An astrochemist, Kaiser is recognized by the society for his pioneering experimental investigations of the chemical evolution of the solar system and the interstellar medium, the material occupying the space between the stars.

Kaiser’s research focuses on understanding how molecules form in extraterrestrial environments. Results emerging from his research are beginning to explain the astro-chemical and astro-biological evolution of the universe, and he has established himself as a leader in this field.

A distinguished scientist

A professor in the Department of Chemistry at UH Mānoa, Kaiser is a team member of the university’s NASA Astrobiology Institute, an international research consortium with a lead team at the University of Hawai‘i studying the origins of water and life in the universe.

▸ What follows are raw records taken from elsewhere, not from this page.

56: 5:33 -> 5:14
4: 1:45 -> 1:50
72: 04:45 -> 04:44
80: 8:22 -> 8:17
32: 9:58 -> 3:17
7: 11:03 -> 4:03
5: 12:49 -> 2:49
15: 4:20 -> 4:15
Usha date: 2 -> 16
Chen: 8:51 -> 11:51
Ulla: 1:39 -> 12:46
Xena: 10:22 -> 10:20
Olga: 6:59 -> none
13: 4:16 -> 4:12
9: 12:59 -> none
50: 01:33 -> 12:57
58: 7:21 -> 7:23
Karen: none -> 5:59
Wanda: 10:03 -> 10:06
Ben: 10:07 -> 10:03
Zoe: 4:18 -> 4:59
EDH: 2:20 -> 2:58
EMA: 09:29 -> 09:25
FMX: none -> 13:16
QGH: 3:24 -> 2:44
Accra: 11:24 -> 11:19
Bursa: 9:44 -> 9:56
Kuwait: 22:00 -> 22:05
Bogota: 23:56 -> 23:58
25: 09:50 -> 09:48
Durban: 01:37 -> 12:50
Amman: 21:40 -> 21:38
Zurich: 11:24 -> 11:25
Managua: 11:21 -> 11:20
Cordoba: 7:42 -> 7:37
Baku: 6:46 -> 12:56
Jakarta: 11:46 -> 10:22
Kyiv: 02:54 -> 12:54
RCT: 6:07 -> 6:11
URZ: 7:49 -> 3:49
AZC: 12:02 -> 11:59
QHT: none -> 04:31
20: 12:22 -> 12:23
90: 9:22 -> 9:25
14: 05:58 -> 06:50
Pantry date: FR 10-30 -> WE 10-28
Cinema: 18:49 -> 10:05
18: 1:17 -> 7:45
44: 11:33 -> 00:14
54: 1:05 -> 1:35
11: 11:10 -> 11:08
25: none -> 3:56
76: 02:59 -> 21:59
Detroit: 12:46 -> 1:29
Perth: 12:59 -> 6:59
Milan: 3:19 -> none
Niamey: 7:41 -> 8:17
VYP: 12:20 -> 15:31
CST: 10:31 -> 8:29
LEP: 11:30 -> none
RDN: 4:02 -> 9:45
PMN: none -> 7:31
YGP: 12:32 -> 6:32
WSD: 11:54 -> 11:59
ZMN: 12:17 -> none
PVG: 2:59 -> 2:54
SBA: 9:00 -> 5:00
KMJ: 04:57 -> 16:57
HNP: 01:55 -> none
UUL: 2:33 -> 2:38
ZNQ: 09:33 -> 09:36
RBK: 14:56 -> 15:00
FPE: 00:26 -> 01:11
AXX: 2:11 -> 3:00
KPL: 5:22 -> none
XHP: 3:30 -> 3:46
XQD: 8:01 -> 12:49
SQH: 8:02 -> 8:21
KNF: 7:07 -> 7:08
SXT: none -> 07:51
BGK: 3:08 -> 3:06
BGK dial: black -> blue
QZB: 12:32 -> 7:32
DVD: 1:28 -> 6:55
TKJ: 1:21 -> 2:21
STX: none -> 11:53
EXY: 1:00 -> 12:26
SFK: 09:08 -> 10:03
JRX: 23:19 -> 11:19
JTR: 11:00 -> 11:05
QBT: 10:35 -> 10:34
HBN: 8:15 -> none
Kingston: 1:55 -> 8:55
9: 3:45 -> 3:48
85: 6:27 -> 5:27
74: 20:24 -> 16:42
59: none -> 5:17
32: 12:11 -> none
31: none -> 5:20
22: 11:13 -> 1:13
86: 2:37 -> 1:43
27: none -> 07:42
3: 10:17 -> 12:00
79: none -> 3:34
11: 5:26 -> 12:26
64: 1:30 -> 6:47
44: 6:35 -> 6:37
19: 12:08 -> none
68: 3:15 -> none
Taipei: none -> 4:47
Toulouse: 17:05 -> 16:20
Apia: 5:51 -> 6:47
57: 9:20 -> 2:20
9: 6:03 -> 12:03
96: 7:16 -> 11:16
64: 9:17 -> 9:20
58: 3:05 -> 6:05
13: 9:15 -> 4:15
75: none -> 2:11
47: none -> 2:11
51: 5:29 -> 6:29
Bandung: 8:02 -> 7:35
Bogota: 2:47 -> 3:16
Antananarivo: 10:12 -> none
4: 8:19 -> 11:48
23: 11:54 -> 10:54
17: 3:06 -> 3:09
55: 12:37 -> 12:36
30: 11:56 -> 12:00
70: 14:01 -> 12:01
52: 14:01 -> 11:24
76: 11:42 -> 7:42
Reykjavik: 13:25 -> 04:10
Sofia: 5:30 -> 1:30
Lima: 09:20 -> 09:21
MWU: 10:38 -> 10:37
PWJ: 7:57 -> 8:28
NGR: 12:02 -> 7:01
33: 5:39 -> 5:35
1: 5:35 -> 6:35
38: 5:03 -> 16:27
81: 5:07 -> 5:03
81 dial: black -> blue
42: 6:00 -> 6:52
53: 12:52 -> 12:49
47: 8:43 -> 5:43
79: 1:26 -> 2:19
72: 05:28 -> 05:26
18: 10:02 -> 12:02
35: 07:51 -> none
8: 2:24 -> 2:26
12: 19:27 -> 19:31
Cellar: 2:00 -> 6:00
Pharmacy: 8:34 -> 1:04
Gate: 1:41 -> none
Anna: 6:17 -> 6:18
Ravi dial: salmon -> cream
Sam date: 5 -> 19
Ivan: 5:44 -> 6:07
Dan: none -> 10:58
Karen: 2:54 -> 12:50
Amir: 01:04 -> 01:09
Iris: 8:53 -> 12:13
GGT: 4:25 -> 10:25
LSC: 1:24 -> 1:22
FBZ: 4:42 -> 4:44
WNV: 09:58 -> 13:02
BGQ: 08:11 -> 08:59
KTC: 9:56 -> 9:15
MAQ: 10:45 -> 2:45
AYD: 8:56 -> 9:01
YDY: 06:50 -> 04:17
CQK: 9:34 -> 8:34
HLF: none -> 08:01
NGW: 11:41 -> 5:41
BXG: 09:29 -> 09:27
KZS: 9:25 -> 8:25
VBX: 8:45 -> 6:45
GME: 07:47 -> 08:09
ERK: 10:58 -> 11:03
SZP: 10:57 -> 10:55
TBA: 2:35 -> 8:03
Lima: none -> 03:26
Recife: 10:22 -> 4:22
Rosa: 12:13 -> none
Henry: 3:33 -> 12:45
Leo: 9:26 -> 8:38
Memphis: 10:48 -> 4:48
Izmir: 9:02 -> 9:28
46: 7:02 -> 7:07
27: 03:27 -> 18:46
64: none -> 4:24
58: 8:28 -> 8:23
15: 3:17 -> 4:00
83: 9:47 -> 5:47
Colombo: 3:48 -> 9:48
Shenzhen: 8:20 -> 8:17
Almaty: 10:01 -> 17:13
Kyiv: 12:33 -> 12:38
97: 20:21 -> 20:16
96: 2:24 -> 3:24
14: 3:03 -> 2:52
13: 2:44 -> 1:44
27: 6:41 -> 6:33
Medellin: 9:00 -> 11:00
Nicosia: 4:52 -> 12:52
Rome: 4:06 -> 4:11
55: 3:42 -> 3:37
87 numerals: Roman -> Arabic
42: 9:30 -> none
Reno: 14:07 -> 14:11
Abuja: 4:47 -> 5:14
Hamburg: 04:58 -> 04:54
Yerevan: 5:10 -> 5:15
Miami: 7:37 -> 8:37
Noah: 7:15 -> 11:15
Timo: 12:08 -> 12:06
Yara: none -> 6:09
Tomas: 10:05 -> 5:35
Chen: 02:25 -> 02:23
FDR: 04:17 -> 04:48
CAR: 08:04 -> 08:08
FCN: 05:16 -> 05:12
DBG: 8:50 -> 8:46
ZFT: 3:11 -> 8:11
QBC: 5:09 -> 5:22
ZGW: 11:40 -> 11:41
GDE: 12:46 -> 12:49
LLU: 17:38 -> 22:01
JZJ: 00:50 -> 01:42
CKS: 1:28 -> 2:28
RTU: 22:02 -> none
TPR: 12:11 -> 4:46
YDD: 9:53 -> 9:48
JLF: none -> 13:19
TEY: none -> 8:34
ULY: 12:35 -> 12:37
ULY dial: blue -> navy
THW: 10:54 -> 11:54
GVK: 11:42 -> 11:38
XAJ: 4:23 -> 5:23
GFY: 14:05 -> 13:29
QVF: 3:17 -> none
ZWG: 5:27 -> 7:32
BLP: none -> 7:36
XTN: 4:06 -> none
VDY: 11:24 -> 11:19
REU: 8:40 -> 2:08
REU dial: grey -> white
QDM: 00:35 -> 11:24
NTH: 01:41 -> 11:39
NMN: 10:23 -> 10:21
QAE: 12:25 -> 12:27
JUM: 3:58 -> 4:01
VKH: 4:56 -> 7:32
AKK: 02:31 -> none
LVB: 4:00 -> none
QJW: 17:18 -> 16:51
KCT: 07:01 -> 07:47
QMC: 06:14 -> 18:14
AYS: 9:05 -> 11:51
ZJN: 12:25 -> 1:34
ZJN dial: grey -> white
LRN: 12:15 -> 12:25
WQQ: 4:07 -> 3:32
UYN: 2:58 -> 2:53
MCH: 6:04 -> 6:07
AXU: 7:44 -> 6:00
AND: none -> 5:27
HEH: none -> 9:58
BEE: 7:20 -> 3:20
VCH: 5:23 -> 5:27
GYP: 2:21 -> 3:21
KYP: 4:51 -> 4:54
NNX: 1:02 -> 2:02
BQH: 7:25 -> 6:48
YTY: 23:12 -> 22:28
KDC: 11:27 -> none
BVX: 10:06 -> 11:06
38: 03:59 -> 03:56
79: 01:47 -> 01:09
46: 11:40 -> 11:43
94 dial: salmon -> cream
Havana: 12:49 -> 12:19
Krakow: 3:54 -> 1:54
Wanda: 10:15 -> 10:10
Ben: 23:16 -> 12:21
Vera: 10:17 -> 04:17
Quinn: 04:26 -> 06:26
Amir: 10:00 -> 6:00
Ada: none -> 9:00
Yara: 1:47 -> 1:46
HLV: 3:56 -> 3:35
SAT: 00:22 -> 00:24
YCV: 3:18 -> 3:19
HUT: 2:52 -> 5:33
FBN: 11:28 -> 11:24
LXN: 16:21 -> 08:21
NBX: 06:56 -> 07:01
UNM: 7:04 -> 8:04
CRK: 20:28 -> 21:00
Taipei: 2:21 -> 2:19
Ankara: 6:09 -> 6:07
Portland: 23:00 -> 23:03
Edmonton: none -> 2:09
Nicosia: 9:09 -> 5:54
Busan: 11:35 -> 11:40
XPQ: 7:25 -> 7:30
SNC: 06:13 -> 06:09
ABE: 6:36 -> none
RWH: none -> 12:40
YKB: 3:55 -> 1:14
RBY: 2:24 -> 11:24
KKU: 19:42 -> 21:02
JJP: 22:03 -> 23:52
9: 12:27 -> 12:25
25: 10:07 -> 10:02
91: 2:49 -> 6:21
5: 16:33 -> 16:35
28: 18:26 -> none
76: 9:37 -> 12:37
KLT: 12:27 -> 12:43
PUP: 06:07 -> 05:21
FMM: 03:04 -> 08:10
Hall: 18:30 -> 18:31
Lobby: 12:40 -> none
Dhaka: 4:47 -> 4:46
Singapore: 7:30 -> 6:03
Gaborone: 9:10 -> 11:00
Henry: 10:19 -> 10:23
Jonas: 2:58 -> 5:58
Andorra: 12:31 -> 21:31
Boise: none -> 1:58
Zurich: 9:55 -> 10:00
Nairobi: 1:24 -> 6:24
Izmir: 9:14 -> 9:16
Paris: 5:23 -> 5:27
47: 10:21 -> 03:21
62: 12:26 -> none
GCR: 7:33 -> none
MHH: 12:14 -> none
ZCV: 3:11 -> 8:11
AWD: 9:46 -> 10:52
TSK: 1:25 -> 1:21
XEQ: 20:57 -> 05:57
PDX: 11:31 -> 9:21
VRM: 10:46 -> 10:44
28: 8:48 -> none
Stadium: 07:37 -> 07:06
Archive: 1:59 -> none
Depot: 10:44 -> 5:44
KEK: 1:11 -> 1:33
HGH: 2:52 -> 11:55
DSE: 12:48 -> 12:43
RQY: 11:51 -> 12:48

Kaiser also directs the W.M. Keck Research Laboratory in Astrochemistry at UH Mānoa, an international facility that houses some of the most advanced research equipment in the world in the field of astrochemistry. The facility supports multidisciplinary research in the fields of astrochemistry, planetary sciences, astrobiology, material sciences and reaction dynamics.

He was awarded the University of Hawaiʻi Regents’ Medal for Excellence in Research in 2007 in recognition of his scholarly contributions and was elected Fellow of the Royal Astronomical Society in 2005 and of the Royal Society of Chemistry in 2011. He has published more than 250 articles in international peer-reviewed journals.

He received his diploma and PhD in chemistry from the University of Munster and Nuclear Research Center in Julich, Germany, was a postdoctoral fellow in physical chemistry at the University of California, Berkeley, and conducted his Habilitation in physics in Germany and Taiwan.